Julia de Cadenet, a London-based lawyer and founder of the animal charity NoToDogMeat, documented the distressing actual events at the festival where dogs are killed and burned alive.
The festival marks the summer solstice and has been going since 2009, where dog meat is consumed for 10 days.
Dogs are reportedly stolen “with government-issued ID collars,” according to the fundraiser TotalGiving.

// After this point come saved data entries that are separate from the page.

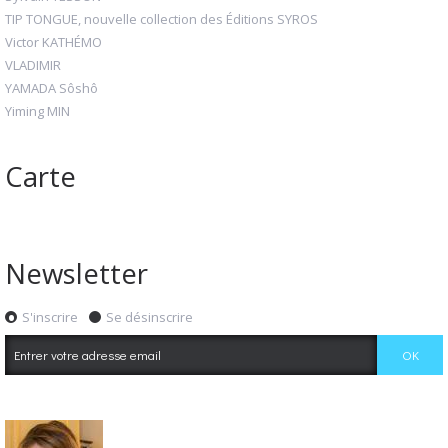
TIP TONGUE, nouvelle collection des Éditions SYROS
Victor KATHÉMO
VLADIMIR
YAMADA Sôshô
Yiming MIN
Carte
Newsletter
S'inscrire
Se désinscrire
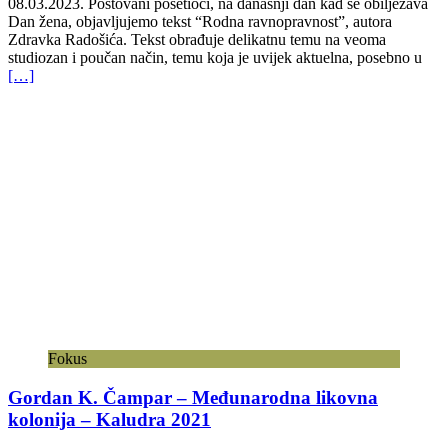
08.03.2023. Poštovani pośetioci, na današnji dan kad se obilježava
Dan žena, objavljujemo tekst “Rodna ravnopravnost”, autora
Zdravka Radošića. Tekst obrađuje delikatnu temu na veoma
studiozan i poučan način, temu koja je uvijek aktuelna, posebno u
[…]
Fokus
Gordan K. Čampar – Međunarodna likovna
kolonija – Kaludra 2021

Despite the many footages online, the Yulin Festival organizers claimed that the dogs are humanely killed and are “no different from eating pork or beef.”
Animal rights activist Qin Xi Zhao, who runs the charity's largest shelter in Hebei, said that witnessing this cruelty “is the most devastating part” of his life.
“…and every year we see things which are so traumatic. But as a charity, we will not look away and will do all we can to help the dogs.”
Animal protection campaigners are bracing for the worst as the pandemic regulations have relaxed, inviting tourists to watch dogs being butchered and turned into stews and soups.
A month before the festival, the charity urged Western tourists to skip visiting the event.
Julia said in a statement with The Mirror, “This year is set to be bigger and nastier than in recent years.”
Julia works with locals in countries that have traditions of butchering, cooking, and eating dogs and cats, like China, Korea, Vietnam, and Cambodia.
The Asia For Animals coalition says that it’s hard to estimate how many animals are killed each year at the festival.
However, it is believed that between 10,000 and 15,000 dogs are slaughtered at the event.
“Dog and cat meat is NOT part of China's mainstream food culture. Dog meat was not on the government's food rationing list in the past, nor is it on the list of meat guaranteed by China's strategic meat reserve,” the coalition adds.